• _TASK ITEM_:
Retype the listing below line for line, but only from the line with "standard 12-inch rough-in models cannot." down to the line with "piece, which requires", inclusive. Pictures stay out.

• _RECORDS FOR PROCESSING_:
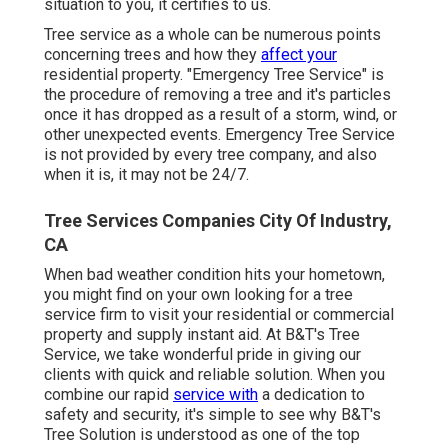
situation to you, it certifies to us.
Tree service as a whole can be numerous points
concerning trees and how they
affect your
residential property. "Emergency Tree Service" is
the procedure of removing a tree and it's particles
once it has dropped as a result of a storm, wind, or
other unexpected events. Emergency Tree Service
is not provided by every tree company, and also
when it is, it may not be 24/7.
Tree Services Companies City Of Industry,
CA
When bad weather condition hits your hometown,
you might find on your own looking for a tree
service firm to visit your residential or commercial
property and supply instant aid. At B&T's Tree
Service, we take wonderful pride in giving our
clients with quick and reliable solution. When you
combine our rapid
service with
a dedication to
safety and security, it's simple to see why B&T's
Tree Solution is understood as one of the top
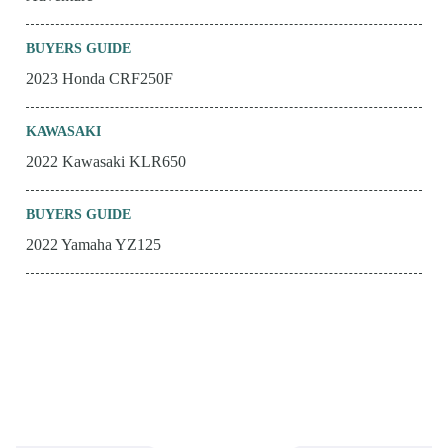
BUYERS GUIDE
2023 Honda CRF250F
KAWASAKI
2022 Kawasaki KLR650
BUYERS GUIDE
2022 Yamaha YZ125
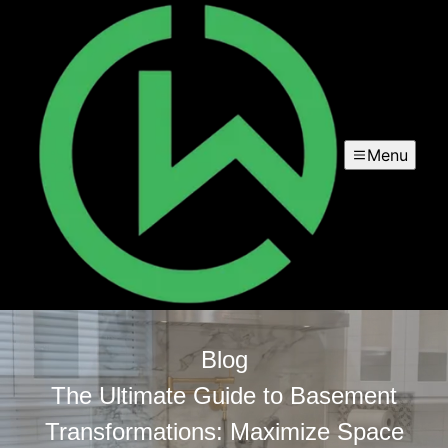
Menu
Blog
The Ultimate Guide to Basement
Transformations: Maximize Space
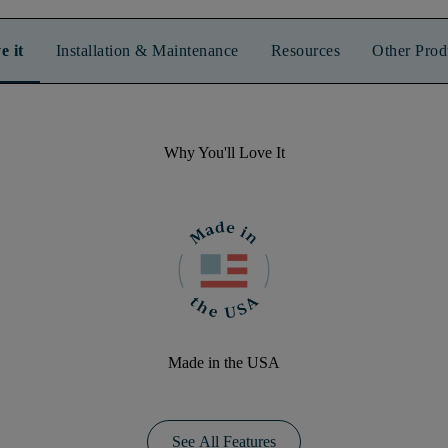
e it
Installation & Maintenance
Resources
Other Prod
Why You'll Love It
Made in the USA
See All Features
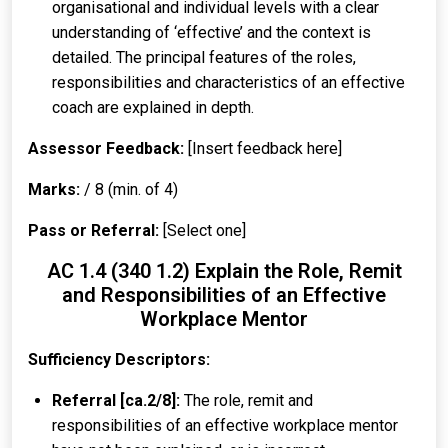
organisational and individual levels with a clear
understanding of ‘effective’ and the context is
detailed. The principal features of the roles,
responsibilities and characteristics of an effective
coach are explained in depth.
Assessor Feedback:
[Insert feedback here]
Marks:
/ 8 (min. of 4)
Pass or Referral:
[Select one]
AC 1.4 (340 1.2) Explain the Role, Remit
and Responsibilities of an Effective
Workplace Mentor
Sufficiency Descriptors:
Referral [ca.2/8]:
The role, remit and
responsibilities of an effective workplace mentor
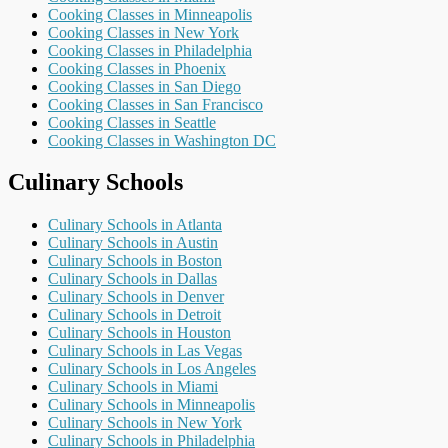
Cooking Classes in Minneapolis
Cooking Classes in New York
Cooking Classes in Philadelphia
Cooking Classes in Phoenix
Cooking Classes in San Diego
Cooking Classes in San Francisco
Cooking Classes in Seattle
Cooking Classes in Washington DC
Culinary Schools
Culinary Schools in Atlanta
Culinary Schools in Austin
Culinary Schools in Boston
Culinary Schools in Dallas
Culinary Schools in Denver
Culinary Schools in Detroit
Culinary Schools in Houston
Culinary Schools in Las Vegas
Culinary Schools in Los Angeles
Culinary Schools in Miami
Culinary Schools in Minneapolis
Culinary Schools in New York
Culinary Schools in Philadelphia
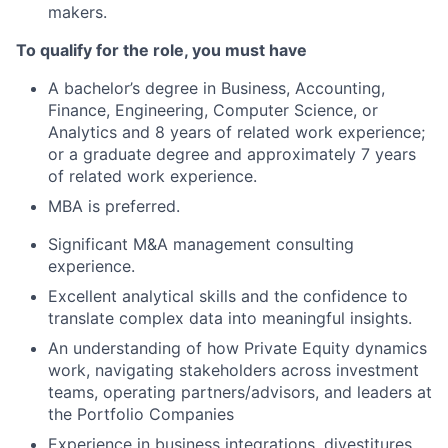
makers.
T
o qualify for the role, you must have
A bachelor’s degree in Business, Accounting,
Finance, Engineering, Computer Science, or
Analytics and 8 years of related work experience;
or a graduate degree and approximately 7 years
of related work experience.
MBA is preferred.
Significant M&A management consulting
experience.
Excellent analytical skills and the confidence to
translate complex data into meaningful insights.
An understanding of how Private Equity dynamics
work, navigating stakeholders across investment
teams, operating partners/advisors, and leaders at
the Portfolio Companies
Experience in business integrations, divestitures,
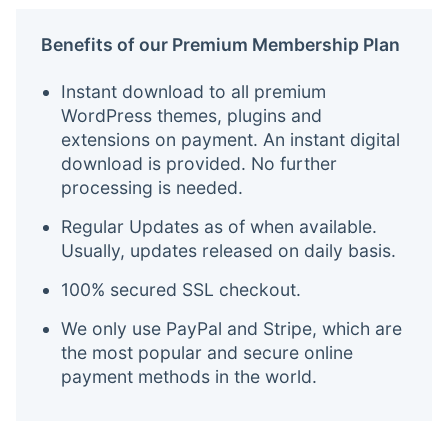
Benefits of our Premium Membership Plan
Instant download to all premium
WordPress themes, plugins and
extensions on payment. An instant digital
download is provided. No further
processing is needed.
Regular Updates as of when available.
Usually, updates released on daily basis.
100% secured SSL checkout.
We only use PayPal and Stripe, which are
the most popular and secure online
payment methods in the world.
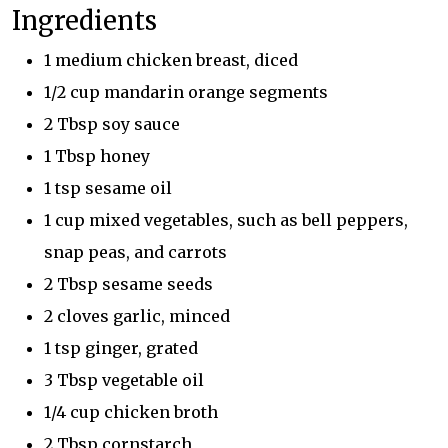
Ingredients
1 medium chicken breast, diced
1/2 cup mandarin orange segments
2 Tbsp soy sauce
1 Tbsp honey
1 tsp sesame oil
1 cup mixed vegetables, such as bell peppers,
snap peas, and carrots
2 Tbsp sesame seeds
2 cloves garlic, minced
1 tsp ginger, grated
3 Tbsp vegetable oil
1/4 cup chicken broth
2 Tbsp cornstarch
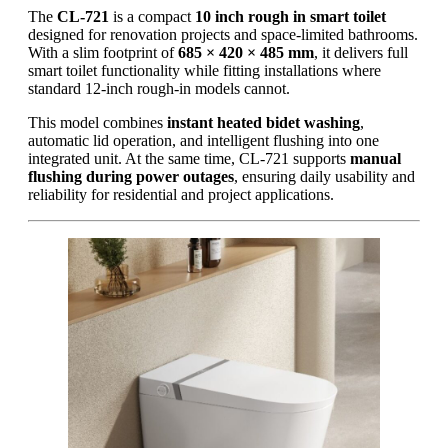
The
CL-721
is a compact
10 inch rough in smart toilet
designed for renovation projects and space-limited bathrooms.
With a slim footprint of
685 × 420 × 485 mm
, it delivers full
smart toilet functionality while fitting installations where
standard 12-inch rough-in models cannot.
This model combines
instant heated bidet washing
,
automatic lid operation, and intelligent flushing into one
integrated unit. At the same time, CL-721 supports
manual
flushing during power outages
, ensuring daily usability and
reliability for residential and project applications.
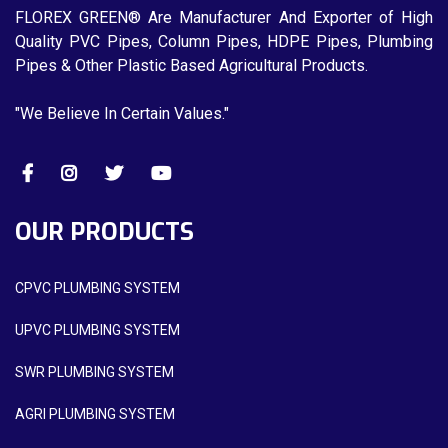
FLOREX GREEN® Are Manufacturer And Exporter of High
Quality PVC Pipes, Column Pipes, HDPE Pipes, Plumbing
Pipes & Other Plastic Based Agricultural Products.
"We Believe In Certain Values."
OUR PRODUCTS
CPVC PLUMBING SYSTEM
UPVC PLUMBING SYSTEM
SWR PLUMBING SYSTEM
AGRI PLUMBING SYSTEM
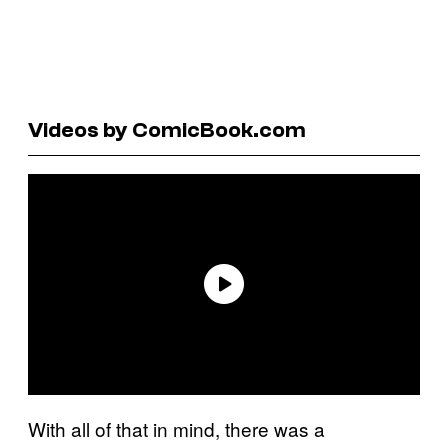
Videos by ComicBook.com
With all of that in mind, there was a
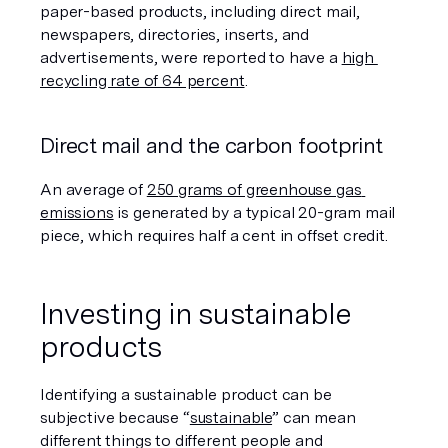
paper-based products, including direct mail, 
newspapers, directories, inserts, and 
advertisements, were reported to have a 
high 
recycling rate of 64 percent
.
Direct mail and the carbon footprint
An average of 
250 grams of greenhouse gas 
emissions
 is generated by a typical 20-gram mail 
piece, which requires half a cent in offset credit.  
Investing in sustainable 
products
Identifying a sustainable product can be 
subjective because “
sustainable
” can mean 
different things to different people and 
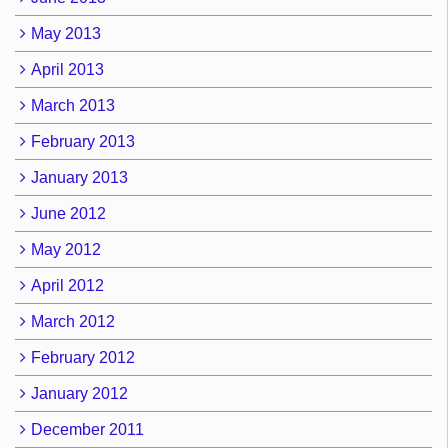
May 2013
April 2013
March 2013
February 2013
January 2013
June 2012
May 2012
April 2012
March 2012
February 2012
January 2012
December 2011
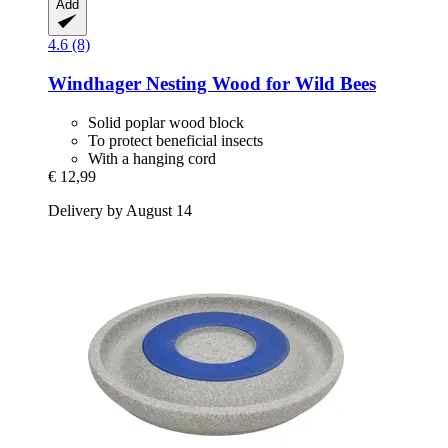
Add
4.6 (8)
Windhager
Nesting Wood for Wild Bees
Solid poplar wood block
To protect beneficial insects
With a hanging cord
€ 12,99
Delivery by August 14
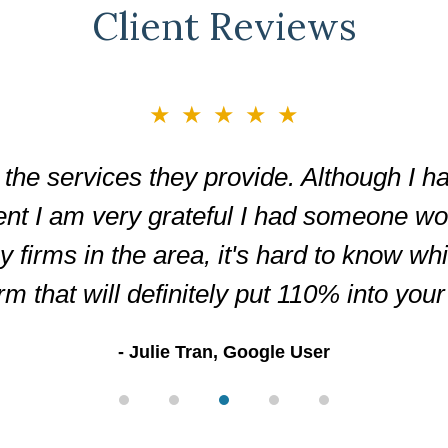
Client Reviews
★★★★★
the services they provide. Although I ha
ent I am very grateful I had someone wor
firms in the area, it's hard to know wh
irm that will definitely put 110% into you
Julie Tran, Google User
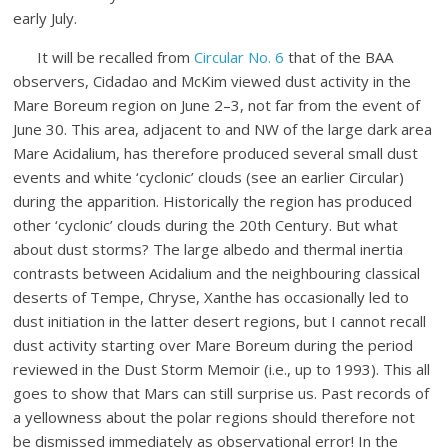
early July.
It will be recalled from
Circular No. 6
that of the BAA
observers, Cidadao and McKim viewed dust activity in the
Mare Boreum region on June 2–3, not far from the event of
June 30. This area, adjacent to and NW of the large dark area
Mare Acidalium, has therefore produced several small dust
events and white ‘cyclonic’ clouds (see an earlier Circular)
during the apparition. Historically the region has produced
other ‘cyclonic’ clouds during the 20th Century. But what
about dust storms? The large albedo and thermal inertia
contrasts between Acidalium and the neighbouring classical
deserts of Tempe, Chryse, Xanthe has occasionally led to
dust initiation in the latter desert regions, but I cannot recall
dust activity starting over Mare Boreum during the period
reviewed in the Dust Storm Memoir (i.e., up to 1993). This all
goes to show that Mars can still surprise us. Past records of
a yellowness about the polar regions should therefore not
be dismissed immediately as observational error! In the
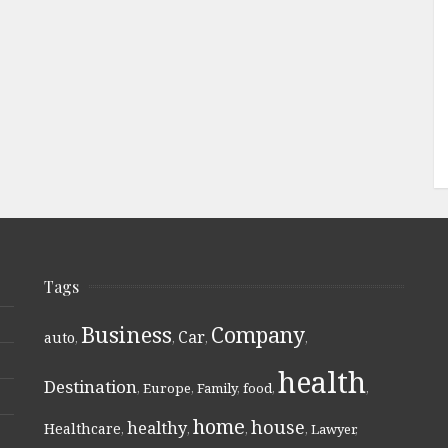
Tags
Business
Company
Car
auto
,
,
,
,
health
Destination
,
Europe
,
Family
,
food
,
,
home
house
healthy
Healthcare
,
,
,
,
Lawyer
,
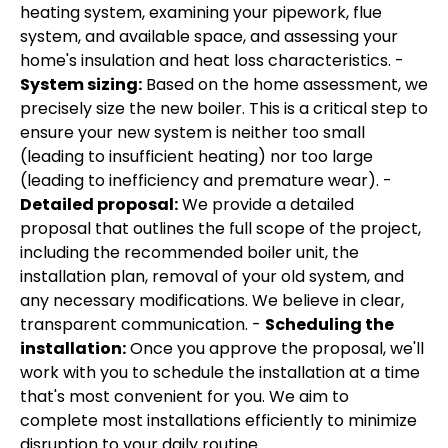
heating system, examining your pipework, flue
system, and available space, and assessing your
home's insulation and heat loss characteristics. -
System sizing:
Based on the home assessment, we
precisely size the new boiler. This is a critical step to
ensure your new system is neither too small
(leading to insufficient heating) nor too large
(leading to inefficiency and premature wear). -
Detailed proposal:
We provide a detailed
proposal that outlines the full scope of the project,
including the recommended boiler unit, the
installation plan, removal of your old system, and
any necessary modifications. We believe in clear,
transparent communication. -
Scheduling the
installation:
Once you approve the proposal, we'll
work with you to schedule the installation at a time
that's most convenient for you. We aim to
complete most installations efficiently to minimize
disruption to your daily routine.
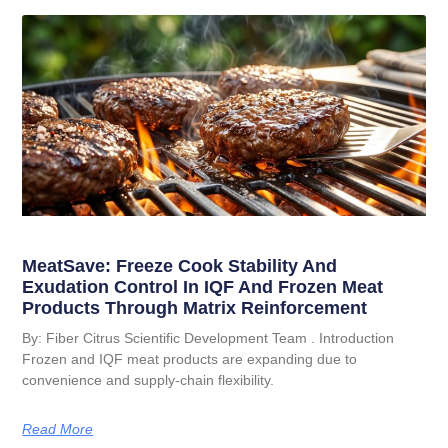
MeatSave: Freeze Cook Stability And
Exudation Control In IQF And Frozen Meat
Products Through Matrix Reinforcement
By: Fiber Citrus Scientific Development Team . Introduction
Frozen and IQF meat products are expanding due to
convenience and supply-chain flexibility.
Read More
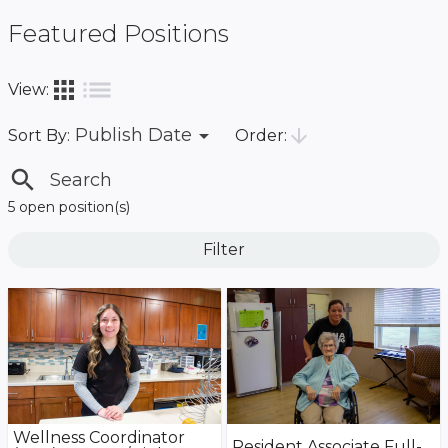
Featured Positions
list
apps
View:
arrow_drop_down
arrow_downward
Publish Date
Order:
Sort By:
search
5 open position(s)
Filter
Wellness Coordinator
Resident Associate Full-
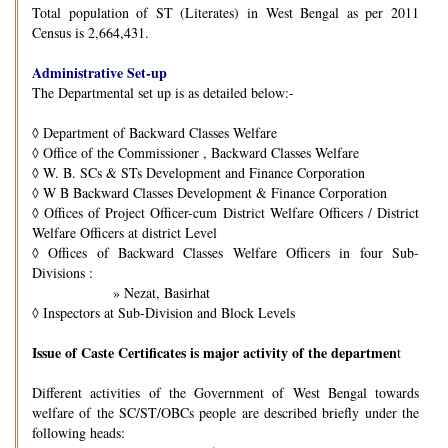
Total population of ST (Literates) in West Bengal as per 2011
Census is 2,664,431.
Administrative Set-up
The Departmental set up is as detailed below:-
◊
Department of Backward Classes Welfare
◊
Office of the Commissioner , Backward Classes Welfare
◊
W. B. SCs & STs Development and Finance Corporation
◊
W B Backward Classes Development & Finance Corporation
◊
Offices of Project Officer-cum District Welfare Officers / District
Welfare Officers at district Level
◊
Offices of Backward Classes Welfare Officers in four Sub-
Divisions :
» Nezat, Basirhat
◊
Inspectors at Sub-Division and Block Levels
Issue of Caste Certificates is major activity of the departmen
t
Different activities of the Government of West Bengal towards
welfare of the SC/ST/OBCs people are described briefly under the
following heads:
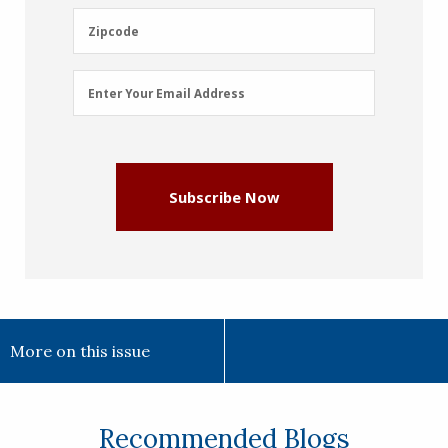
(Required)
Zipcode
Zipcode
Email
Enter Your Email Address
Address
(Required)
Subscribe Now
More on this issue
Recommended Blogs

• _WRITTEN ANSWER_:
standard 12-inch rough-in models cannot.
This model combines
instant heated bidet washing
,
automatic lid operation, and intelligent flushing into one
integrated unit. At the same time, CL-721 supports
manual
flushing during power outages
, ensuring daily usability and
reliability for residential and project applications.
FLOREX GREEN® Are Manufacturer And Exporter of High
Quality PVC Pipes, Column Pipes, HDPE Pipes, Plumbing
Pipes & Other Plastic Based Agricultural Products.
"We Believe In Certain Values."
OUR PRODUCTS
CPVC PLUMBING SYSTEM
UPVC PLUMBING SYSTEM
SWR PLUMBING SYSTEM
AGRI PLUMBING SYSTEM
Videos by ComicBook.com
With all of that in mind, there was a
paper-based products, including direct mail, 
newspapers, directories, inserts, and 
advertisements, were reported to have a 
high 
recycling rate of 64 percent
.
Direct mail and the carbon footprint
An average of 
250 grams of greenhouse gas 
emissions
 is generated by a typical 20-gram mail 
piece, which requires half a cent in offset credit.  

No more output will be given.